Exercise prompt: Within the listing below, the lines containing "Cookies" are to be counted. Give the number only.

Data in this exercise:

============

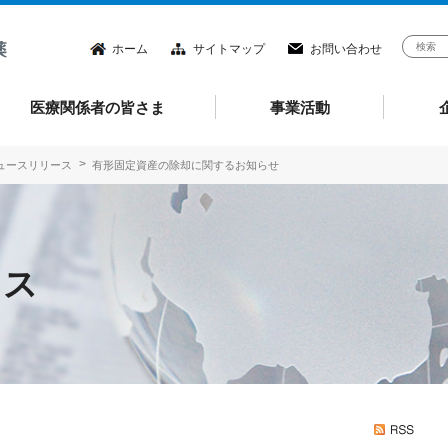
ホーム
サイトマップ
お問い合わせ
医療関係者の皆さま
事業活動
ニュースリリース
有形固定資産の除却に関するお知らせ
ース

============

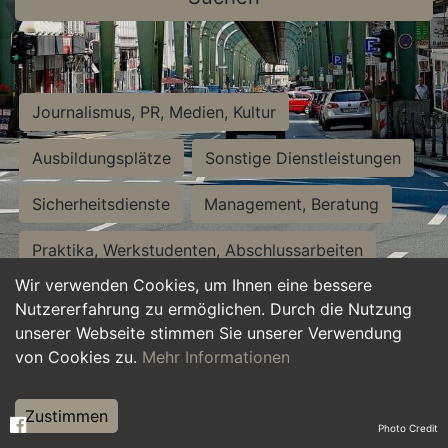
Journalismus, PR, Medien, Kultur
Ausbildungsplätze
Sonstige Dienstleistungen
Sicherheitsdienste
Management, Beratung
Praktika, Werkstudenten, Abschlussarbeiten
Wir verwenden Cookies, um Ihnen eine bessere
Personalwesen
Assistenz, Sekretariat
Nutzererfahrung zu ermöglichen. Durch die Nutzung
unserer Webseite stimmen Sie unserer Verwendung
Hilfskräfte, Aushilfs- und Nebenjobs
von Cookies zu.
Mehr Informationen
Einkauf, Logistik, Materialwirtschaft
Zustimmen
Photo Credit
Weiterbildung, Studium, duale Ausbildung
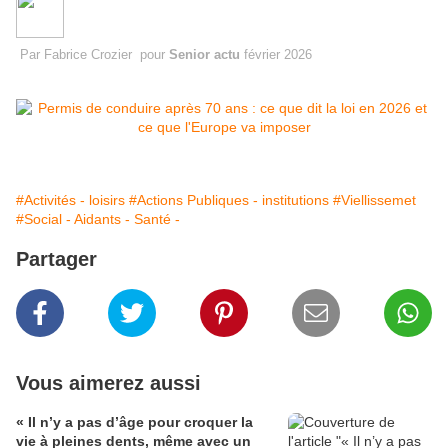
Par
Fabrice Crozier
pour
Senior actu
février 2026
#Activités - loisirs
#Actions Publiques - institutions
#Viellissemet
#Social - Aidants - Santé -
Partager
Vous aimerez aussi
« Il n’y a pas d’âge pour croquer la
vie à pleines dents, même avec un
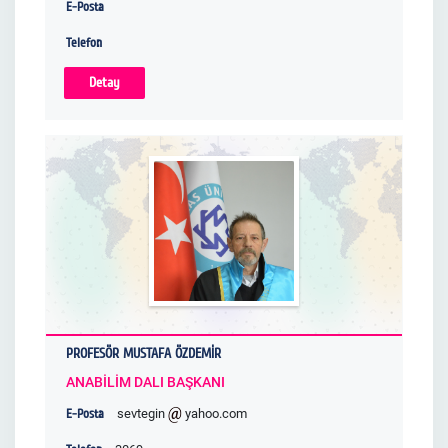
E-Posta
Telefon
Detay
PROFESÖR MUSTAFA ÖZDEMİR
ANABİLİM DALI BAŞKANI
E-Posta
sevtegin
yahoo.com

============

Solution to the exercise: 2